Hadley Barrett sings, he talks and
his voice has gotten him into a Hall of Fame.
When he takes the microphone on Tuesday evening at the
Central Wyoming Fair & Rodeo, he will return to a crowd that
is as familiar with him as the rodeo itself.
He has spent a big share of his life entertaining people in
one form or another.
Coming from a meager, ranch-raised beginning, his first
association with rodeo was as a contestant.
As a singer, songwriter and guitar player, he led his own
dance band, Hadley Barrett and the Westerners, for 34 years.
The band was popular throughout the Midwest for decades.
In 1965, he joined the Professional Rodeo Cowboys
Association (PRCA), combining the rodeo and ranching talents
to become one of the country's premier rodeo announcers.
He has been selected as the PRCA
announcer of the year several times. He is the only
announcer to have been nominated for the award every year
since its beginning in 1981.
The Barrett family has a cattle ranch in North Platte, Neb.,
lives on the horse ranch in Kersey, Colo., and enjoys
training horses and raising Golden Retrievers.
In 1999, he became one of only five rodeo announcers to be
inducted into the Pro Rodeo Hall of Fame in Colorado
Springs, Colo.
He still hits the great American highways about 200 days a
year. He says his love of rodeo and what he does for a
living are what keep him going every day.
He has been at the Central Wyoming Fair & Rodeo numerous
times over the past years, and although rodeo fans rarely
see him, he's like an old friend to the crowd. A couple of
sentences and you know it's ol' Hadley behind he microphone.

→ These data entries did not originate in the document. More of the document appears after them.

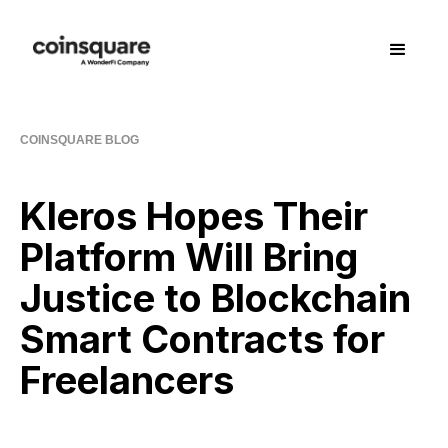
COINSQUARE BLOG
Kleros Hopes Their
Platform Will Bring
Justice to Blockchain
Smart Contracts for
Freelancers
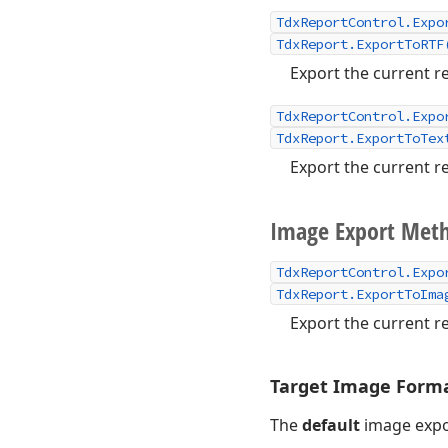
TdxReportControl.Expo
TdxReport.ExportToRTF
Export the current re
TdxReportControl.Expo
TdxReport.ExportToTex
Export the current re
Image Export Met
TdxReportControl.Expo
TdxReport.ExportToIma
Export the current re
Target Image Forma
The
default
image expo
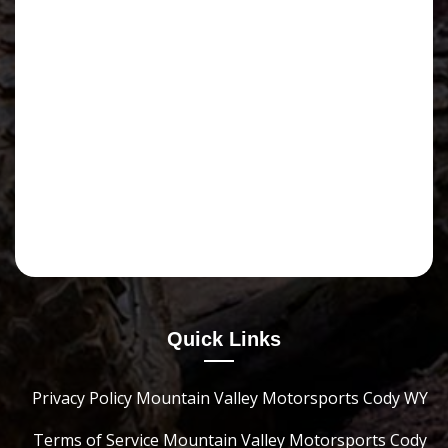
Quick Links
Privacy Policy Mountain Valley Motorsports Cody WY
Terms of Service Mountain Valley Motorsports Cody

He has the combination rodeo sportscaster, master of
ceremonies and standup comedian job down to a science, but
never forgets that the audience, as well as the action in
the arena, differs, sometimes if only slightly, from
performance to performance.
"I want the people in the seats to feel that I'm talking
directly to them. I try to carry on a one-sided conversation
with the audience, but I get their side by their reaction,"
he says.
Few sights bring a lump to the throat or a tear to the eye
as quickly as the American flag being carried into a rodeo
arena on horseback, horse and rider taking a definite
supporting role to the star of the show, the stars and
stripes waving in the breeze.
Harkening back to his beginnings as dance band leader,
Barrett has recorded "God Bless America -- Again," and
included it on his CD, "Back to Country."